Trails to the top: The empty hills of Gradac
The coast of Croatia is endless, almost like that of California. But even short stretches, if you drive right along the water, are quite long. From Split, the capital of "Game of Thrones," we are on our way to Gradac, a tiny town on the southern coast of Croatia. Gradac is located in a bay on the Makarska Riviera. In the summer, the town, which has a population of around 1,300, is a popular tourist destination known for its beautiful beaches, clear waters and mild climate. But now the vacation season is over. Gradac is largely deserted.
And only the more beautiful. The center of Gradac lies on a small headland, with long pebble beaches stretching out on both sides. South of the headland, the town center with its promenade stretches along the bay of Vodice. North of the headland begins the Bosac bay with its promenade. This promenade extends past the Labineca Hotel to the villages of Brist and Podaca.
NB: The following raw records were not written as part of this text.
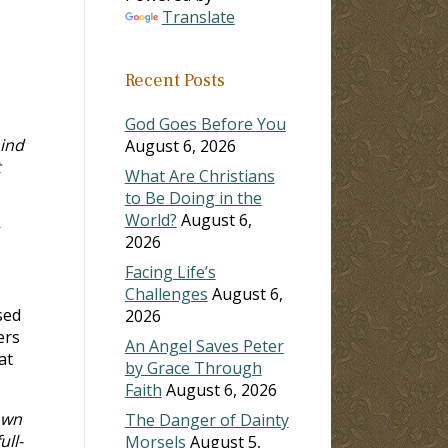
Translate
Recent Posts
God Goes Before You
ind
August 6, 2026
t
What Are Christians
to Be Doing in the
World?
August 6,
2026
Facing Life’s
Challenges
August 6,
sed
2026
ers
An Angel Saves Peter
at
by Grace Through
Faith
August 6, 2026
own
The Danger of Dainty
ull-
Morsels
August 5,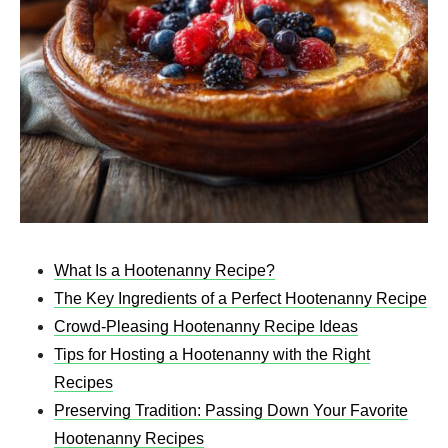
What Is a Hootenanny Recipe?
The Key Ingredients of a Perfect Hootenanny Recipe
Crowd-Pleasing Hootenanny Recipe Ideas
Tips for Hosting a Hootenanny with the Right
Recipes
Preserving Tradition: Passing Down Your Favorite
Hootenanny Recipes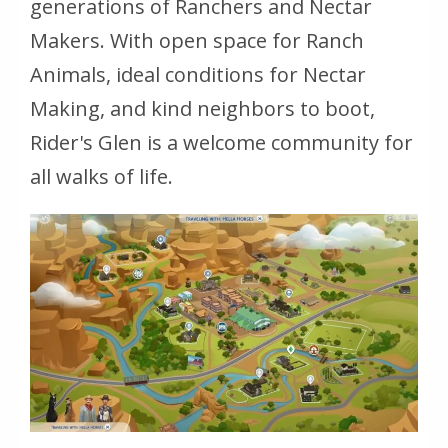
generations of Ranchers and Nectar
Makers. With open space for Ranch
Animals, ideal conditions for Nectar
Making, and kind neighbors to boot,
Rider's Glen is a welcome community for
all walks of life.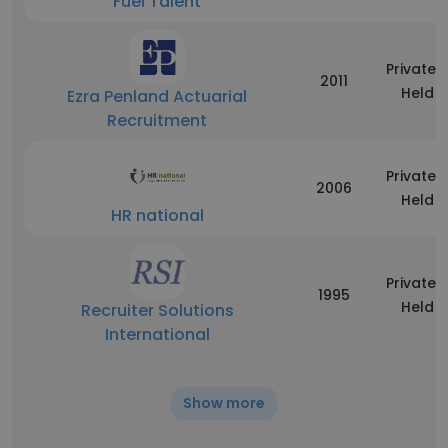
Fuel Talent
Privately
2011
Held
Ezra Penland Actuarial
Recruitment
Privately
2006
Held
HR national
Privately
1995
Held
Recruiter Solutions
International
Show more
Everything seems empty, almost abandoned. The beach cafes are closed, as are most of the pubs. Here and there are left behind advertising signs, a few small shops still have bathing slippers and diving goggles on offer.
The climate in Gradac is mild even in autumn, the average temperatures here are 15 degrees Celsius in winter and 25 degrees Celsius in summer. However, the best time to visit Gradac is the low season, that is spring and autumn, when the weather is still warm but the beaches are not too crowded.
But now it is rather time for a quick swim in the water, which seems just a little warmer than the evening air. From the sea the view goes upwards: Gradac lies in a picturesque setting, surrounded by high mountains, densely forested and with steep slopes. The beaches are long and pebbly, but the water is crystal clear.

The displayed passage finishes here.